Milo kembali tertawa. "Iya juga sih. Saya kesini biasanya pas makan siang aja. Mungkin itu sebabnya saya nggak pernag lihat kamu," balas Milo.

Rachel kini yang tertawa. Sepasang pipinya memerah.

"Tapi beneran lho, Pak. Aku nggak nyangka ketemu Bapak disini. Aku nggak sadar di samping aku Bapak tadi."

"Sama, saya juga baru tahu kalau itu kamu. Sama siapa kesini? Williamnya mana?" tanya Milo. Ada sunggingan senyum penuh goda sembari Milo menanyakannya.

Rachel cemberut dan berpura-pura kesal. "Mulai deh. Sengaja ngejek ya. Kami nggak pacaran kalik, Pak. We're friends, ok."

Milo tertawa. "Iya, iya. Sama siapa kalau gitu kesininya?"

"Ih, mau tahu aja deh, Bapak," balas Rachel menggoda. "Sendirian kok Pak. Aku lagi malas aja di rumah. Bingung mau kemana sama ngapain."

"Nggak sama teman-teman. Vivi, Sophia, Dwi. 'Kan satu geng tuh."

Rachel menatap Milo dengan pandangan menggoda yang nakal. "Cie, Bapak hapal ya nama sahabat-sahabat aku. Jangan-jangan Bapak merhatiin aku nih ceritanya."

Milo tersenyum kecut. "Ya mereka 'kan murid-murid saya. Harus hapal dong. Biar saya nggak ngajar Vivi sama Sophia, tetap aja mereka murid-murid Uni-National."

Rachel tertawa kembali. Ia senang bisa menggoda Mr. Milo seperti ini. kepercayaan dirinya sekarang sudah begitu tinggi. Selain itu, ia sama sekali tak menduga bahwa ia bisa bertemu Mr. Milo hari ini.

Rachel paham sewaktu ia memutuskan untuk berbicara mengenai William tempo hari melalui chat, gurunya itu pasti tidak nyaman. Oleh sebab itu, ia tidak terus-terusan memaksa menghubunginya. Bagi Rachel sudah cukup Mr. Milo tahu bahwa ia tidak memiliki hubungan khusus dengan William. Ia juga tahu bahwa seperti biasa Mr. Milo pasti menghabiskan waktu dengan membaca di taman kecil di kompleks pertokoan tempat biasa sang Mama pergi ke salon. Namun, ia juga sengaja tidak datang ke tempat itu. Ia tak mau Mr. Milo merasa jengah dan terganggu dengan dirinya. Tapi ternyata semesta kembali menemukannya dengan gurunya itu tanpa sengaja.

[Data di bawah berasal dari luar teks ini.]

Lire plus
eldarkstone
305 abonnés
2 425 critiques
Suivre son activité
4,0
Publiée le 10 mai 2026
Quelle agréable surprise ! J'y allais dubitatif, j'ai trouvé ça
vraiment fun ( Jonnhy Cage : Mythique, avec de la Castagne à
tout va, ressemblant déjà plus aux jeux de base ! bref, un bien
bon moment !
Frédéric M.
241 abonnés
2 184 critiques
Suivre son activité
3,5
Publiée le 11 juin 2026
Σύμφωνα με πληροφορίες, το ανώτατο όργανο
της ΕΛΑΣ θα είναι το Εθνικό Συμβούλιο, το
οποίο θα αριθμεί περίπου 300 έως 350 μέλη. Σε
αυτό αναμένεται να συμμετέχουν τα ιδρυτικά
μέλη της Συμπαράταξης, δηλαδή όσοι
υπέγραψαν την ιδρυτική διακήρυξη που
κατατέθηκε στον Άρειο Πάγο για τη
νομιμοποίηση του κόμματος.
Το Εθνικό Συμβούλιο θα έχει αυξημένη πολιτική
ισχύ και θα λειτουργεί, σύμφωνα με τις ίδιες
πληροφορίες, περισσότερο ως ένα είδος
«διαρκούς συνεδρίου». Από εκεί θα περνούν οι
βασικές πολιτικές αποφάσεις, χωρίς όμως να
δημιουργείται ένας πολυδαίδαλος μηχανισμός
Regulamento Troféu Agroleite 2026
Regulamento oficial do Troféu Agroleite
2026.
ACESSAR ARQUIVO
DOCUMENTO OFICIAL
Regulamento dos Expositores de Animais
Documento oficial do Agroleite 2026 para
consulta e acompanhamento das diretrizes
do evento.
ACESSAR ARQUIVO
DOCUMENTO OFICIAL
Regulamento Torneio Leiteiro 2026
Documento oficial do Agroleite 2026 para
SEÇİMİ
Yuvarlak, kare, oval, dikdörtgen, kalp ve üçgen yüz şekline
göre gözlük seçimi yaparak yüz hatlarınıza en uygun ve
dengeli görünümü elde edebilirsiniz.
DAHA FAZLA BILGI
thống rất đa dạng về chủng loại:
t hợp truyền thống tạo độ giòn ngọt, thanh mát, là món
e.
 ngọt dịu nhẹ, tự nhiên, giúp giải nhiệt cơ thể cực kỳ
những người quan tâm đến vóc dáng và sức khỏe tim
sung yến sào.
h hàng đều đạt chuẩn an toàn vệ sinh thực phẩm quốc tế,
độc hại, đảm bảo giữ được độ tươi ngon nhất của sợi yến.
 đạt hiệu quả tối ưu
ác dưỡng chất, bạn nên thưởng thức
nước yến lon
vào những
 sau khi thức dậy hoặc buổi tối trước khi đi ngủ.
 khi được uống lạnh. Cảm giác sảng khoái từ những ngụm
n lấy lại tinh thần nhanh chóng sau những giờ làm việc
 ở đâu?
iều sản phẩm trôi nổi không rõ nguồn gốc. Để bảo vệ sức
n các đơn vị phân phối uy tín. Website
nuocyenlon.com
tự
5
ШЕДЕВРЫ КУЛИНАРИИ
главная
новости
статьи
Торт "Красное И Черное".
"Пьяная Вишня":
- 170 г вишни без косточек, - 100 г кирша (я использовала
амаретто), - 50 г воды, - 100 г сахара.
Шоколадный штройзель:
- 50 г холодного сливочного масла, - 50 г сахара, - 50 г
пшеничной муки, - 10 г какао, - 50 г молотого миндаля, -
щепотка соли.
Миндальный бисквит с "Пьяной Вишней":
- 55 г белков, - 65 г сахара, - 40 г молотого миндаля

"Pak, kita kok sering ketemu nggak sengaja ya? Apa jangan-jangan kita jodoh?" ujar Rachel. Kenekatannya sudah tak terbendung. Ia sudah kepalang tanggung. Mungkin memang ia berjodoh dengan sosok mempesona ini, pikir Rachel.

Milo menghembuskan nafas dan menggelengkan kepalanya pelan. Raut wajahnya menunjukkan ketidakpercayaandengan ucapan menggoda Rachel itu. Ia bingung untuk menggunakan kalimat memprotes ujaran Rachel. Namun demi melihat wajah Rachel yang tersenyum lebar,ceria dan ... cantik itu, Milo mengurungkannya dan kembali menggelengkan kepalasaja.